- [Problem requirements]:
Look below for the line containing "Дім громадянського суспільства"; from there through the line containing "en un momento en el que tan pocos", both lines included, please set down each line exactly and nothing else.

- [Page-level text extractions]:
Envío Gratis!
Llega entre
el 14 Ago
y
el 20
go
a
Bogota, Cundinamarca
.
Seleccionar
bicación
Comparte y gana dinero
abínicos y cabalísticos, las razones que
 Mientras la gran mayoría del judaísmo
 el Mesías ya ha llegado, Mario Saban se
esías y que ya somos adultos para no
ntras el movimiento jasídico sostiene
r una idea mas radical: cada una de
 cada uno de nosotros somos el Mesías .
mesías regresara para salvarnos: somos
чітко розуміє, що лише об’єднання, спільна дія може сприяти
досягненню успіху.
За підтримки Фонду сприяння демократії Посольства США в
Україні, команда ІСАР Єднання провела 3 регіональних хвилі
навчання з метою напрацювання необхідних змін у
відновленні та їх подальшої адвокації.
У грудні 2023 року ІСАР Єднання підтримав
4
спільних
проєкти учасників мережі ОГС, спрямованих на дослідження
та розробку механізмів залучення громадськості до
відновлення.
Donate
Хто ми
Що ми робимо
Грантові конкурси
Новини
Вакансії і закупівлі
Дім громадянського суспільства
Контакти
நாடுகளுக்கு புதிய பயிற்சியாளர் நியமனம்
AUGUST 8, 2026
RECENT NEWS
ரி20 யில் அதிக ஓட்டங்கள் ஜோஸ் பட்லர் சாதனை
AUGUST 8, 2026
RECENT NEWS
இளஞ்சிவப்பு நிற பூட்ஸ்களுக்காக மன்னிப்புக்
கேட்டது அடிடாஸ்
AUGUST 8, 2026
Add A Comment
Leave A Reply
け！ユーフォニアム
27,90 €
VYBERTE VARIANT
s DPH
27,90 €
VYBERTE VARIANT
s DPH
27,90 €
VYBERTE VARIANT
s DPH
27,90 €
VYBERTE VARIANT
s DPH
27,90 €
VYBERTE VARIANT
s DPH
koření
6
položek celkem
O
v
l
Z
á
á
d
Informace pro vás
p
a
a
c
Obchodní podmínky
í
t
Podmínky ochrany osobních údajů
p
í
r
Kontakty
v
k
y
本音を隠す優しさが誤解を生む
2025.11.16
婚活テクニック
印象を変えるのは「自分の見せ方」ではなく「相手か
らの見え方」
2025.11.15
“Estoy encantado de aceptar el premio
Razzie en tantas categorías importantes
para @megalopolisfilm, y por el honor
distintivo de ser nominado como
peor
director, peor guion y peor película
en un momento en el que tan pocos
--
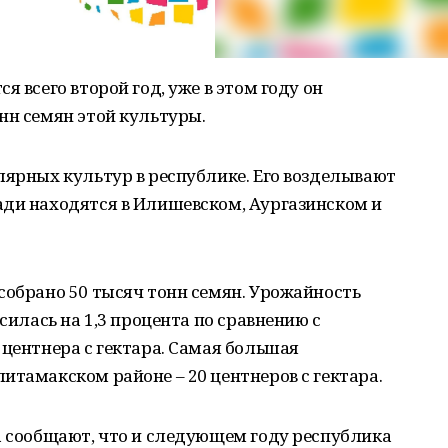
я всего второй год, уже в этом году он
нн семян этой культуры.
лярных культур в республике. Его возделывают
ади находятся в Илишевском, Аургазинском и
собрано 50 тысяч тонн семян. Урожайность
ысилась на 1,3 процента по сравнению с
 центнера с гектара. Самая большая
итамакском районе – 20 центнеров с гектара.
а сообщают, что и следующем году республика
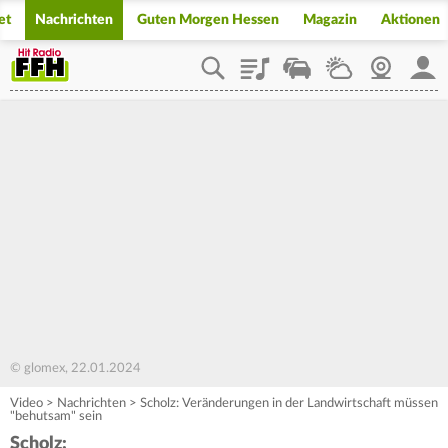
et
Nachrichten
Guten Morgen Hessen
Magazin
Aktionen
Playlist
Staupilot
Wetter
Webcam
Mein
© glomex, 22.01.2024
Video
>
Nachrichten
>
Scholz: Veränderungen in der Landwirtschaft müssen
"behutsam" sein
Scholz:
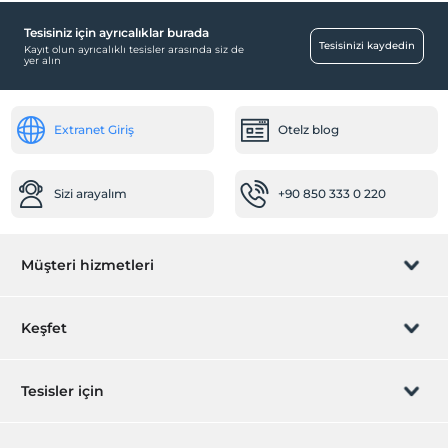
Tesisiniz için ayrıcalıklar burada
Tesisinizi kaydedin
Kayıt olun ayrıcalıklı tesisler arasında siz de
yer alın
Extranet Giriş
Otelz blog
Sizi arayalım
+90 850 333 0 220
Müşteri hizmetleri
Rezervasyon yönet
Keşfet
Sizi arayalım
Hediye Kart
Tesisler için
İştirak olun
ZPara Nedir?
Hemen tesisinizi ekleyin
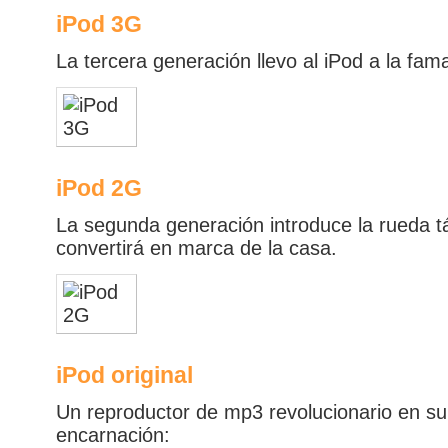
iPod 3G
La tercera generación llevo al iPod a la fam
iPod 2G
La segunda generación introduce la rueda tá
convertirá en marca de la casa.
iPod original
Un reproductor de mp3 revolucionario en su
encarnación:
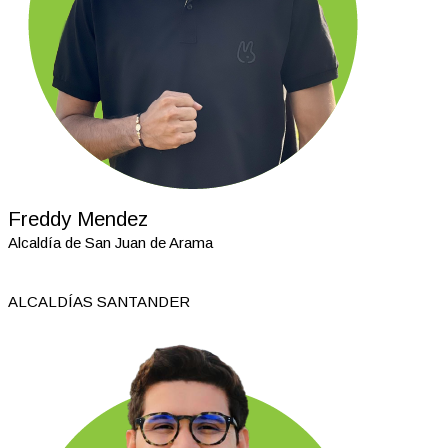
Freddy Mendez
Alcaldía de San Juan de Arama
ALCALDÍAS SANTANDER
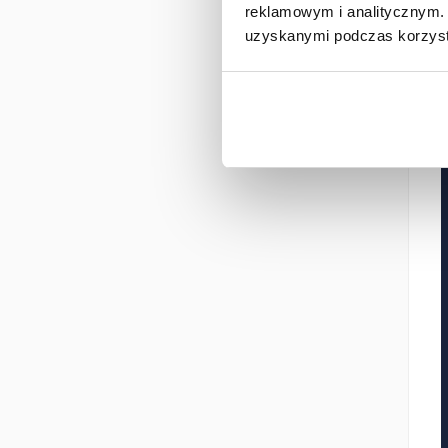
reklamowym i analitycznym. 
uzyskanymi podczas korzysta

- [Solution for this problem]:
Дім громадянського суспільства
Контакти
நாடுகளுக்கு புதிய பயிற்சியாளர் நியமனம்
AUGUST 8, 2026
RECENT NEWS
ரி20 யில் அதிக ஓட்டங்கள் ஜோஸ் பட்லர் சாதனை
AUGUST 8, 2026
RECENT NEWS
இளஞ்சிவப்பு நிற பூட்ஸ்களுக்காக மன்னிப்புக்
கேட்டது அடிடாஸ்
AUGUST 8, 2026
Add A Comment
Leave A Reply
け！ユーフォニアム
27,90 €
VYBERTE VARIANT
s DPH
27,90 €
VYBERTE VARIANT
s DPH
27,90 €
VYBERTE VARIANT
s DPH
27,90 €
VYBERTE VARIANT
s DPH
27,90 €
VYBERTE VARIANT
s DPH
koření
6
položek celkem
O
v
l
Z
á
á
d
Informace pro vás
p
a
a
c
Obchodní podmínky
í
t
Podmínky ochrany osobních údajů
p
í
r
Kontakty
v
k
y
本音を隠す優しさが誤解を生む
2025.11.16
婚活テクニック
印象を変えるのは「自分の見せ方」ではなく「相手か
らの見え方」
2025.11.15
“Estoy encantado de aceptar el premio
Razzie en tantas categorías importantes
para @megalopolisfilm, y por el honor
distintivo de ser nominado como
peor
director, peor guion y peor película
en un momento en el que tan pocos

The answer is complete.